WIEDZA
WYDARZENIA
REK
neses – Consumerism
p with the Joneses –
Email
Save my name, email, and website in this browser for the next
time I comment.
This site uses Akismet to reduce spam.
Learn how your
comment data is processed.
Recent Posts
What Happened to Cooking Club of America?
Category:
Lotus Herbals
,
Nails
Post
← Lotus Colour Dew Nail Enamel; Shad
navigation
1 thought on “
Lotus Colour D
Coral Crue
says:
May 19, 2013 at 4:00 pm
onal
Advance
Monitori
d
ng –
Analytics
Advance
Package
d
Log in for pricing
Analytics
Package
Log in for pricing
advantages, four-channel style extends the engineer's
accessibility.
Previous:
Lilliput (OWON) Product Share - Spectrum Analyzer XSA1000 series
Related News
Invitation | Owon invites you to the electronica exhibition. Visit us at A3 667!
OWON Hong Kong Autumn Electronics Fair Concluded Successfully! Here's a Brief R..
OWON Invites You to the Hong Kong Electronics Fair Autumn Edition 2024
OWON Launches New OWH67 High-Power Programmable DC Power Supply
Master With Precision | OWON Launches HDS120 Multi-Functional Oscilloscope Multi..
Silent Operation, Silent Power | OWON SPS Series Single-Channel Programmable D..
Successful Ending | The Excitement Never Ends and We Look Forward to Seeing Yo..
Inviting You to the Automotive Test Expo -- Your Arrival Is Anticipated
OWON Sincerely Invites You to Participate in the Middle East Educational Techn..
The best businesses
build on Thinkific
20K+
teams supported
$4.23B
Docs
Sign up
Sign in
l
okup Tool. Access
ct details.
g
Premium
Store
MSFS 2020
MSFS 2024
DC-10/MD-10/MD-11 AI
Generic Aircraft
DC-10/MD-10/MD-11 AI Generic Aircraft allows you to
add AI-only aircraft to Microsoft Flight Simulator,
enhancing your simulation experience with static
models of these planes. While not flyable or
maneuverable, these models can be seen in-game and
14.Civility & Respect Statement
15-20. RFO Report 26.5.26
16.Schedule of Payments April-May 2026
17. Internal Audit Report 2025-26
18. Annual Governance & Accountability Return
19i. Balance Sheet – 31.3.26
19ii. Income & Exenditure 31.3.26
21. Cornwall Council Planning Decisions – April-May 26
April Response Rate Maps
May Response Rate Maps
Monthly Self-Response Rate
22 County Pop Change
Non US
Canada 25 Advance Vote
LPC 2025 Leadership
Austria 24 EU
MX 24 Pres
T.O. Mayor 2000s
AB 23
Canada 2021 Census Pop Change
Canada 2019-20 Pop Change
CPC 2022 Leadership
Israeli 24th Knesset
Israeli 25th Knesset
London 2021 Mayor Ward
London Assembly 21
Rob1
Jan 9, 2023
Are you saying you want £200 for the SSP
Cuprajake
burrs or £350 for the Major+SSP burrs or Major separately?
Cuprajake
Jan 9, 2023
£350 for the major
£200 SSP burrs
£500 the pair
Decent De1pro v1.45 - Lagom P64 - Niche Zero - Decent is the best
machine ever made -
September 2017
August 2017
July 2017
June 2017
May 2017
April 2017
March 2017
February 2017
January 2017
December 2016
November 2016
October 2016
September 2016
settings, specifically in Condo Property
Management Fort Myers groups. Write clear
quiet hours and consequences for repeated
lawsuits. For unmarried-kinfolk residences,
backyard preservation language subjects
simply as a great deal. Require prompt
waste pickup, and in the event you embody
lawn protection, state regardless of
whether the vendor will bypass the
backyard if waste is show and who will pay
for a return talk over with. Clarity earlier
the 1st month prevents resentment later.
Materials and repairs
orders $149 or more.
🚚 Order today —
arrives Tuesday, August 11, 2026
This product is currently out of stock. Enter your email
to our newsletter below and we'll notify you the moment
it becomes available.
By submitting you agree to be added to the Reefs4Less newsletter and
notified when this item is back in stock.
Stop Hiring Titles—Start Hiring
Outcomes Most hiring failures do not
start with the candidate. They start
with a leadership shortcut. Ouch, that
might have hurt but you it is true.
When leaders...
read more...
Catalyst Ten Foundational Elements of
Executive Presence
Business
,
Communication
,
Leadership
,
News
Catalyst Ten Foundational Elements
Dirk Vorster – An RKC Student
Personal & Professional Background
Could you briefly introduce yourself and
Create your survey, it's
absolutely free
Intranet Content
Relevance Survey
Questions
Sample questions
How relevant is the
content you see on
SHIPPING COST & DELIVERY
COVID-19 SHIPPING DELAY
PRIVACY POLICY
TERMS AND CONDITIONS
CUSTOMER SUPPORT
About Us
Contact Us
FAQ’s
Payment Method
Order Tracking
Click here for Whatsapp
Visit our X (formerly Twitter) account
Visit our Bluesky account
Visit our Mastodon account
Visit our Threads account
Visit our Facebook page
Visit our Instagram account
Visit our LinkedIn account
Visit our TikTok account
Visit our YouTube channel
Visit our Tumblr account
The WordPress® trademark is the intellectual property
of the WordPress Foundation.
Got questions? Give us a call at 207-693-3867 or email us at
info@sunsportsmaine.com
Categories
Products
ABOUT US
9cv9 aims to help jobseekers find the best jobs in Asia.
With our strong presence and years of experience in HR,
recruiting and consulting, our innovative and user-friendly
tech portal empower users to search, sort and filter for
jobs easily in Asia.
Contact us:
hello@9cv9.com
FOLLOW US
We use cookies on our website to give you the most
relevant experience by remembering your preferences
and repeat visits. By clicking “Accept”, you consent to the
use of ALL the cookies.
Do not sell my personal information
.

[About this exercise]: Only the lines above from the one with "content you see on" through the one with "relevant experience by" should be duplicated, character for character.

[Response for this exercise]:
content you see on
SHIPPING COST & DELIVERY
COVID-19 SHIPPING DELAY
PRIVACY POLICY
TERMS AND CONDITIONS
CUSTOMER SUPPORT
About Us
Contact Us
FAQ’s
Payment Method
Order Tracking
Click here for Whatsapp
Visit our X (formerly Twitter) account
Visit our Bluesky account
Visit our Mastodon account
Visit our Threads account
Visit our Facebook page
Visit our Instagram account
Visit our LinkedIn account
Visit our TikTok account
Visit our YouTube channel
Visit our Tumblr account
The WordPress® trademark is the intellectual property
of the WordPress Foundation.
Got questions? Give us a call at 207-693-3867 or email us at
info@sunsportsmaine.com
Categories
Products
ABOUT US
9cv9 aims to help jobseekers find the best jobs in Asia.
With our strong presence and years of experience in HR,
recruiting and consulting, our innovative and user-friendly
tech portal empower users to search, sort and filter for
jobs easily in Asia.
Contact us:
hello@9cv9.com
FOLLOW US
We use cookies on our website to give you the most
relevant experience by remembering your preferences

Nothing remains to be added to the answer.